> **WHAT YOU NEED TO DO**:
Please transcribe every record below exactly, leaving out the pictures.

(DATA RECORDS Opens)

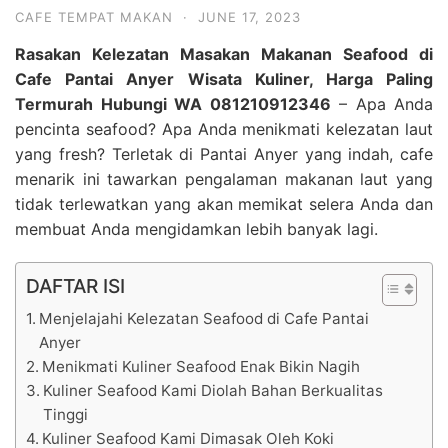
CAFE TEMPAT MAKAN
·
JUNE 17, 2023
Rasakan Kelezatan Masakan Makanan Seafood di
Cafe Pantai Anyer Wisata Kuliner, Harga Paling
Termurah Hubungi WA 081210912346
– Apa Anda
pencinta seafood? Apa Anda menikmati kelezatan laut
yang fresh? Terletak di Pantai Anyer yang indah, cafe
menarik ini tawarkan pengalaman makanan laut yang
tidak terlewatkan yang akan memikat selera Anda dan
membuat Anda mengidamkan lebih banyak lagi.
DAFTAR ISI
Menjelajahi Kelezatan Seafood di Cafe Pantai
Anyer
Menikmati Kuliner Seafood Enak Bikin Nagih
Kuliner Seafood Kami Diolah Bahan Berkualitas
Tinggi
Kuliner Seafood Kami Dimasak Oleh Koki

(DATA RECORDS Closes)

> **EXERCISE RESPONSE**:
CAFE TEMPAT MAKAN
·
JUNE 17, 2023
Rasakan Kelezatan Masakan Makanan Seafood di
Cafe Pantai Anyer Wisata Kuliner, Harga Paling
Termurah Hubungi WA 081210912346
– Apa Anda
pencinta seafood? Apa Anda menikmati kelezatan laut
yang fresh? Terletak di Pantai Anyer yang indah, cafe
menarik ini tawarkan pengalaman makanan laut yang
tidak terlewatkan yang akan memikat selera Anda dan
membuat Anda mengidamkan lebih banyak lagi.
DAFTAR ISI
Menjelajahi Kelezatan Seafood di Cafe Pantai
Anyer
Menikmati Kuliner Seafood Enak Bikin Nagih
Kuliner Seafood Kami Diolah Bahan Berkualitas
Tinggi
Kuliner Seafood Kami Dimasak Oleh Koki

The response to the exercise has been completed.